Preprint 6: Hierarchical Modelling of

Facial Perceptions: A Secondary Analysis of Aggressiveness Ratings

Authors: Mark Adkins, Nataly Beribisky, Stefan Bonfield, and Linda Farmus

Abstract: The Psychological Science Accelerator’s (PSA) primary project tested for latent structure using exploratory factor analysis and confirmatory factor analysis but we decided to diverge from this approach and model individual traits separately. Our interest mainly was in examining the interplay between “stimulus ethnicity” and “stimulus sex” to discover how differing levels of these criterion differ across region, country, lab etc. While the necessary and prerequisite hierarchical structural information about each trait could certainly be found within the primary project’s dataset, we did not assume that any specific factor structure from the PSA’s primary analysis would necessarily hold, therefore we based our decision to model the data from each trait separately using a mixed model framework.
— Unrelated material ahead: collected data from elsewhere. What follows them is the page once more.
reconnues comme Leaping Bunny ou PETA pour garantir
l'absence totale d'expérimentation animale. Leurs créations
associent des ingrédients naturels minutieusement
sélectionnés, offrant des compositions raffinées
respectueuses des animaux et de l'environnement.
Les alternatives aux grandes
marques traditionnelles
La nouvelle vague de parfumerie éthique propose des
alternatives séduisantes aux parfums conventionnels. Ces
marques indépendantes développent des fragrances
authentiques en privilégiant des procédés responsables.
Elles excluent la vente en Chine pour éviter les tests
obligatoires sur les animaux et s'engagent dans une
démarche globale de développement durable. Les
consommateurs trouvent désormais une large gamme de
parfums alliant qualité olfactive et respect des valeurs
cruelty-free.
Preprint 7: Population diversity is

associated with trustworthiness impressions from faces

Authors: Jared Martin, Adrienne Wood, and DongWon Oh

Abstract: People infer a number of traits about others’ based simply on facial appearance. Even when inaccurate, face-based trait impressions can have important behavioral consequences including voting behavior and criminal sentencing. Thus, understanding how perceivers infer others’ traits is an important social and psychological issue. Recent evidence suggests that face-based trait impressions may vary by culture. In the present work, we attempt to understand cultural differences in face-based trait impressions. As part of the Psychological Science Accelerator’s Secondary Data Analysis Challenge, we report a set of pre-registered analyses testing how cultural differences in present-day diversity relate to a) 13 face-based trait impressions, b) sensitivity to physical features of the face, c) and the mental structure underlying trait impressions. We find that greater present-day diversity might be related to lower trustworthiness ratings, in particular. We discuss this finding in the context of other recent work and suggest further analysis of the mental structure of face-based trait impressions across cultures.

Preprint 8: The Facial Width-to-Height

Ratio (fWHR) and Perceived Dominance and Trustworthiness: Moderating Role of Social Identity Cues (Gender and Race) and Ecological Factor (Pathogen Prevalence)

Authors: Subramanya Prasad Chandrashekar

Abstract: People effortlessly form trait impressions from faces, and these impressions can affect a variety of important social and economic outcomes. Trait impressions based on facial features can be approximated to distinct dimensions: trustworthiness and dominance (Oosterhof & Todorov, 2008). One of the facial features, the facial width-to-height ratio (face ratio) is associated with the trait impressions. I tested whether social category (gender, race) of the target being perceived shapes the relationship between face ratio and perception of dominance and trustworthiness. In this preregistered study, using trait impression ratings of faces collected from 8800 participants across 44 countries, I employ mixed-effects analysis and report results on (1) the direct influence of social categories (gender and race) of the target on perceived dominance and trustworthiness, (2) the moderating role of social categories (gender and race) on the direct relationships between face ratio and perceived dominance and trustworthiness, and (3) the moderating role of pathogen prevalence on the direct relationships between face ratio and perceived dominance and trustworthiness.